So, what’s the difference between stored procedures and SQL statements? As you recall, SQL is a peculiar language: it allows you to specify what you want to do, but not how to do it. Unlike VB, it’s a nonprocedural language. It lacks the control flow statements you expect to find in any programming languages, it doesn’t use variables, and you can’t break a complicated query into smaller procedures. SQL Server extends SQL by adding traditional programming structures. The new language is called T-SQL (Transact-SQL). I won’t discuss T-SQL in depth in this book, but you’ll get a good idea of the capabilities of T-SQL through the examples of the following sections; plus, the basic components of the T-SQL language are overviewed in the bonus chapter “Transact-SQL” on the companion CD. Knowing VB, you’ll have no problem learning the basics of T-SQL.

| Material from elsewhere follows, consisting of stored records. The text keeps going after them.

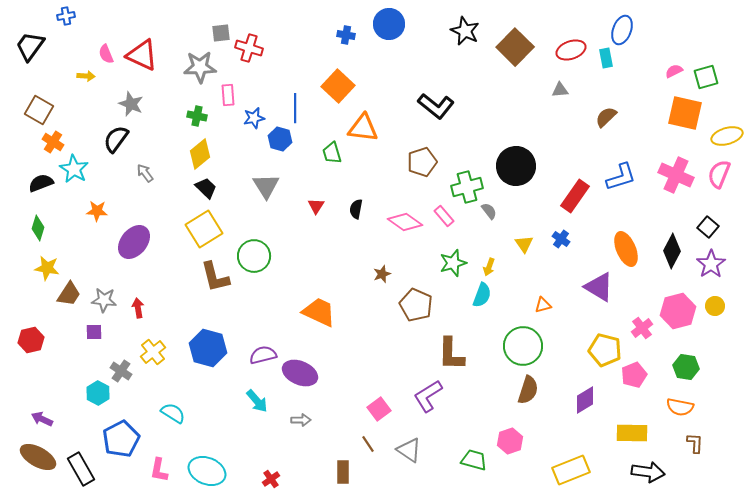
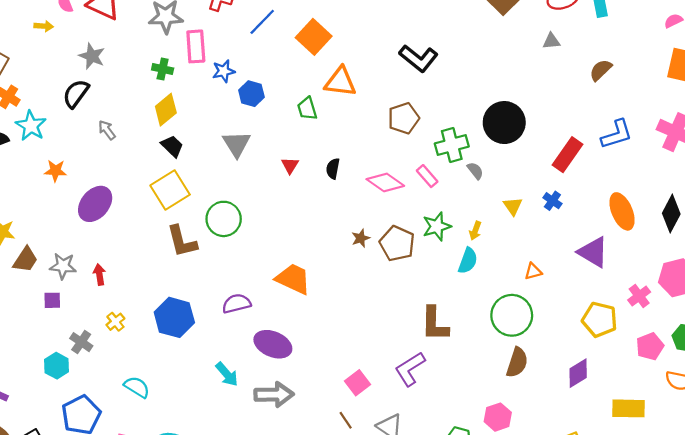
pink rectangle: (228, 95) -> (196, 46), size x1.4
blue line: (295, 108) -> (262, 22), moved, turned 44
brown pentagon: (416, 305) -> (397, 244), moved
yellow cross: (153, 352) -> (115, 322), size x0.7
purple semicircle: (263, 355) -> (236, 304), moved
pink pentagon: (634, 375) -> (650, 346), moved
gray arrow: (301, 420) -> (274, 395), size x1.8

Let’s explore stored procedures by looking at an existing one. Open the Server Explorer toolbox, connect to the Northwind database and them expand the Stored Procedures node of the Northwind database. Locate the SalesByCategory stored procedure and double-click its name. The SalesByCategory stored procedure contains the statements from Listing 20.2, which will appear on the editor’s window:

Listing 20.2: The SalesByCategory Stored Procedure

ALTER PROCEDURE dbo.SalesByCategory @CategoryName nvarchar(15), @OrdYear nvarchar(4) = ‘1998’

AS

IF @OrdYear != ‘1996’ AND @OrdYear != ‘1997’ AND @OrdYear != ‘1998’ BEGIN

SELECT @OrdYear = ‘1998’ END

SELECT ProductName,

TotalPurchase = ROUND(SUM(CONVERT(decimal(14,2),

OD.Quantity * (1-OD.Discount) * OD.UnitPrice)), 0) FROM [Order Details] OD, Orders O, Products P, Categories C WHERE OD.OrderID = O.OrderID

AND OD.ProductID = P.ProductID

AND P.CategoryID = C.CategoryID AND C.CategoryName = @CategoryName

AND SUBSTRING(CONVERT(nvarchar(22), O.OrderDate, 111), 1, 4) = @OrdYear GROUP BY ProductName

ORDER BY ProductName

This type of code is probably new to you. You’ll learn it quite well as you go along, because it’s really required in coding database applications. You can rely on the various wizards to create stored procedures for you, but you should be able to understand how they work.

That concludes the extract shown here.